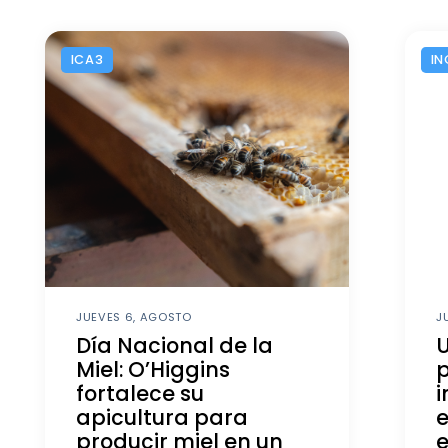
ICA3
IN
JUEVES 6, AGOSTO
J
Día Nacional de la
U
Miel: O’Higgins
fortalece su
i
apicultura para
producir miel en un
e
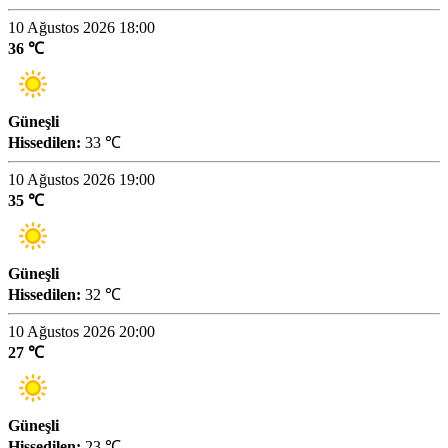
10 Ağustos 2026 18:00
36 ℃
Güneşli
Hissedilen:
33 ℃
10 Ağustos 2026 19:00
35 ℃
Güneşli
Hissedilen:
32 ℃
10 Ağustos 2026 20:00
27 ℃
Güneşli
Hissedilen:
23 ℃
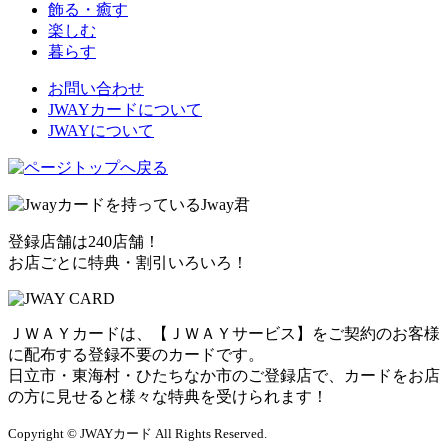
飾る・癒す
楽しむ
暮らす
お問い合わせ
JWAYカードについて
JWAYについて
登録店舗は240店舗！
お店ごとに特典・割引いろいろ！
ＪＷＡＹカードは、【ＪＷＡＹサービス】をご契約のお客様
に配布する登録不要のカードです。
日立市・東海村・ひたちなか市のご登録店で、カードをお店
の方に見せると様々な特典を受けられます！
Copyright © JWAYカード All Rights Reserved.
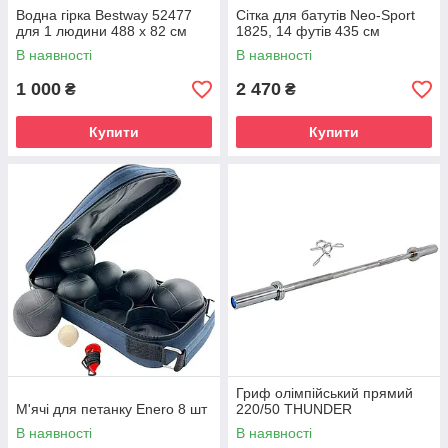
Водна гірка Bestway 52477
Сітка для батутів Neo-Sport
для 1 людини 488 х 82 см
1825, 14 футів 435 см
В наявності
В наявності
1 000
2 470
₴
₴
Купити
Купити
Гриф олімпійський прямий
М'ячі для петанку Enero 8 шт
220/50 THUNDER
В наявності
В наявності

——————————

What is expected: Give back exactly the lines above from the one with "日立市・東海村・ひたちなか市のご登録店で、カードをお店" through the one with "220/50 THUNDER", both included. Pictures don't belong in the copy.

Worked solution:
日立市・東海村・ひたちなか市のご登録店で、カードをお店
の方に見せると様々な特典を受けられます！
Copyright © JWAYカード All Rights Reserved.
Водна гірка Bestway 52477
Сітка для батутів Neo-Sport
для 1 людини 488 х 82 см
1825, 14 футів 435 см
В наявності
В наявності
1 000
2 470
₴
₴
Купити
Купити
Гриф олімпійський прямий
М'ячі для петанку Enero 8 шт
220/50 THUNDER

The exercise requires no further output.